Taking the number of fractures, fracture half-length, fracture permeability and production differential pressure as variables, the calculation formula of peak oil production is obtained by fitting. The formula can be expressed as follows

$${Q}_{o\_\mathrm{max}}=1.3934N+0.0108L+{10}^{-10}{{k}_{f}}^{2}+3\cdot {10}^{-5}{k}_{f}+0.0034\Delta p-402.765.$$
(9)

Using the peak oil production formula, it can calculate the peak oil production of fractured horizontal wells under different engineering conditions when the engineering parameters are known

Conclusions

In this paper, a simulation conceptual model is established using CMG reservoir numerical simulation software. The influence of engineering parameters on the peak daily oil production is analyzed, and a mathematical prediction model for daily oil production peak is established. The detailed conclusion is as follows.
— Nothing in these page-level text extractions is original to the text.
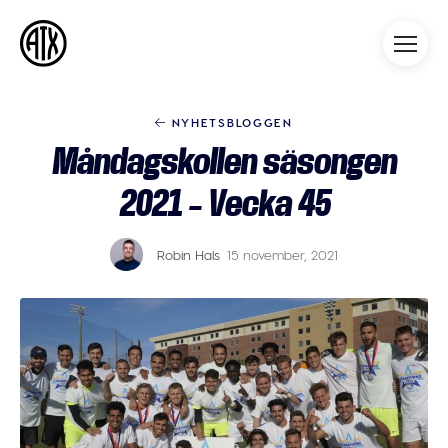
Athleticademix
Idrotta och studera på College
i USA
NYHETSBLOGGEN
Måndagskollen säsongen
2021 – Vecka 45
Robin Hals
15 november, 2021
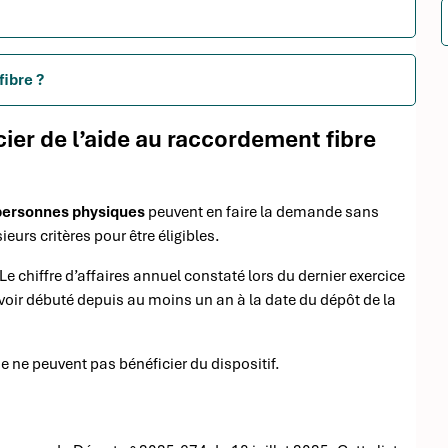
fibre ?
icier de l’aide au raccordement fibre
personnes physiques
peuvent en faire la demande sans
eurs critères pour être éligibles.
s. Le chiffre d’affaires annuel constaté lors du dernier exercice
 avoir débuté depuis au moins un an à la date du dépôt de la
e ne peuvent pas bénéficier du dispositif.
1. With the increase of the number of fracture clusters, half-length, fracture permeability and production pressure difference, the daily oil production gradually increases, but has little impact on the overall change trend.

2. The main controlling factors affecting production capacity are found out by grey correlation method. The influence of engineering factors on peak oil production is that: the cluster number is the largest, fracture half-length is the second, the production pressure difference is the third and fracture permeability is the last.

3. The prediction model of peak oil production is fitted with the variables of fracture cluster number, fracture half-length, fracture permeability and production pressure difference.